## Instructions to follow
From the entries below, reproduce exactly the lines from the one with "Motley Fool Stock Advisor" through the one with "ensures the safety", both included, without images.

▽

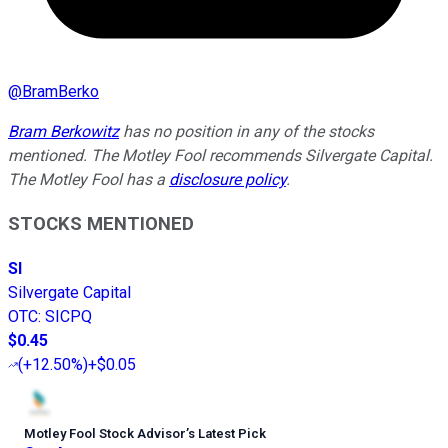
@
BramBerko
Bram Berkowitz
has no position in any of the stocks
mentioned. The Motley Fool recommends Silvergate Capital.
The Motley Fool has a
disclosure policy
.
STOCKS MENTIONED
SI
Silvergate Capital
OTC
:
SICPQ
$0.45
(
+12.50%
)
+$0.05
Motley Fool Stock Advisor
’
s Latest Pick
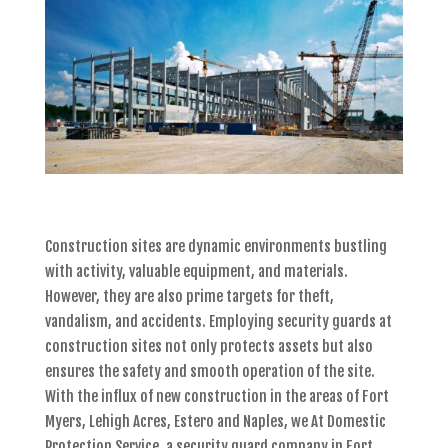
Construction sites are dynamic environments bustling
with activity, valuable equipment, and materials.
However, they are also prime targets for theft,
vandalism, and accidents. Employing security guards at
construction sites not only protects assets but also
ensures the safety and smooth operation of the site.
With the influx of new construction in the areas of Fort
Myers, Lehigh Acres, Estero and Naples, we At Domestic
Protection Service, a security guard company in Fort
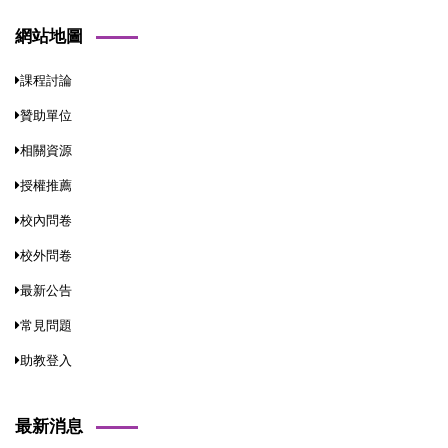
網站地圖
課程討論
贊助單位
相關資源
授權推薦
校內問卷
校外問卷
最新公告
常見問題
助教登入
最新消息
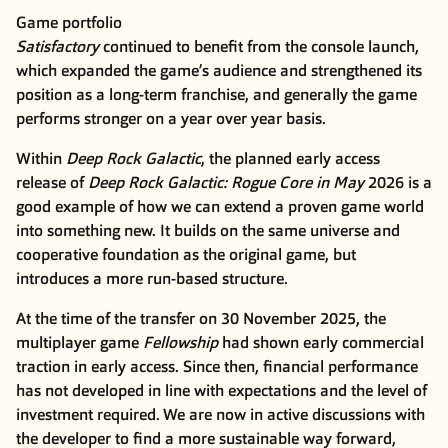
Game portfolio
Satisfactory
continued to benefit from the console launch,
which expanded the game’s audience and strengthened its
position as a long-term franchise, and generally the game
performs stronger on a year over year basis.
Within
Deep Rock Galactic
, the planned early access
release of
Deep Rock Galactic: Rogue Core in May
2026 is a
good example of how we can extend a proven game world
into something new. It builds on the same universe and
cooperative foundation as the original game, but
introduces a more run-based structure.
At the time of the transfer on 30 November 2025, the
multiplayer game
Fellowship
had shown early commercial
traction in early access. Since then, financial performance
has not developed in line with expectations and the level of
investment required. We are now in active discussions with
the developer to find a more sustainable way forward,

△

## Completed exercise
Motley Fool Stock Advisor
’
s Latest Pick
Construction sites are dynamic environments bustling
with activity, valuable equipment, and materials.
However, they are also prime targets for theft,
vandalism, and accidents. Employing security guards at
construction sites not only protects assets but also
ensures the safety and smooth operation of the site.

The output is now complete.